Response 1: We acknowledged the reviewer's suggestions and, in addition to the short section in the results about rational primer design, we now included a more detailed description on how we designed, screened, and selected the introduced primers (see Methods, page 3-4, lines 135-173).

Point 2: The relatively small sample size in the study is a weakness in the validation of the authors’ approach. The 23 samples used in the study represent a range of subtypes which is compelling in the argument that this approach is broadly/universally applicable. However, even within the small sample set, a varying-number-of-amplicons strategy is necessary for near full genome amplification in all samples. This manuscript is not introducing a pipeline for designing multiple-amplicon strategies but rather a set of primers and protocols to be broadly applied as an NFGS strategy. With this in mind, a more thorough discussion of why the authors believe that the presented primers and strategy will be robust on a larger sample set in any or all of these subtypes would seem warranted. This may tie in naturally with the response to the previous comment.

Response 2: We thank the reviewer for bringing up this important point. We included a more thorough discussion of why we believe the introduced primers and NFGS strategy are suited for a broader use (Discussion, page 20, lines 512-520).

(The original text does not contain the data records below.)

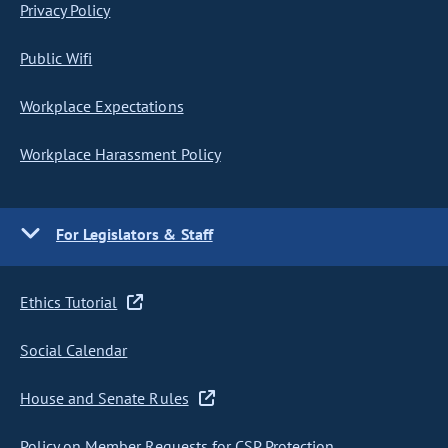
Privacy Policy
Public Wifi
Workplace Expectations
Workplace Harassment Policy
For Legislators & Staff
Ethics Tutorial
Social Calendar
House and Senate Rules
Policy on Member Requests for CSP Protection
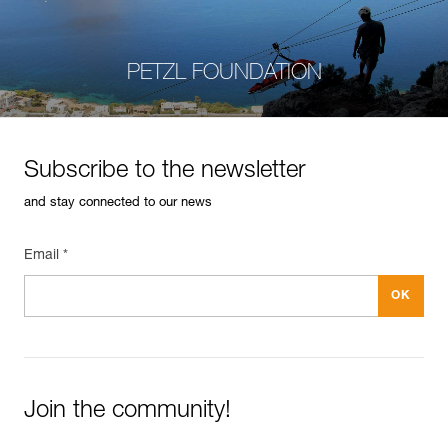
PETZL FOUNDATION
Subscribe to the newsletter
and stay connected to our news
Email *
Join the community!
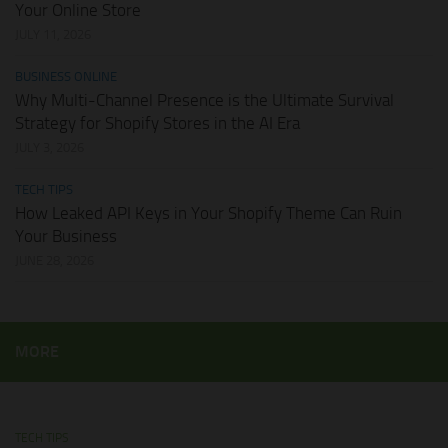
Your Online Store
JULY 11, 2026
BUSINESS ONLINE
Why Multi-Channel Presence is the Ultimate Survival
Strategy for Shopify Stores in the AI Era
JULY 3, 2026
TECH TIPS
How Leaked API Keys in Your Shopify Theme Can Ruin
Your Business
JUNE 28, 2026
MORE
TECH TIPS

Point 3: Next generation sequencing validation was performed on a MinIon device. Next generation sequencing on other devices such as an Illumina Nextera is more sensitive and capable of identifying minority variants in quasispecies populations. Additional comments on why the authors expect their method to capture minority variants at rates detectable by state-of-the-art NGS systems would be helpful to the discussion as the methods described here remain un-tested for this important downstream application.

Response 3: The authors agree with the reviewer that the sensitive detection of quasispecies using state-of-the-art NGS platforms is of central importance to the field. We included additional information on how our approach can fit in with such downstream procedures (Discussion, page 20, lines 536-539).

Point 4: Figure 3 should mention what samples/subtypes were used to amplify the fragments shown on the gels.

Response 4: We thank the reviewer for the careful editing of the manuscript. We added the requested information to the figure legend.

Point 5: The significance of the bootscan plots in Figure 5 could be better explained in the text.

Response 5: As requested by the reviewer, we gave additional explanations on the significance of the bootscan plots in Figure 5 in the respective section of Results (page 19, lines 468-473). The main significance of the comparative bootscan plots was to compare the NFGS results across platforms in terms of accurate subtype/recombinant form determination.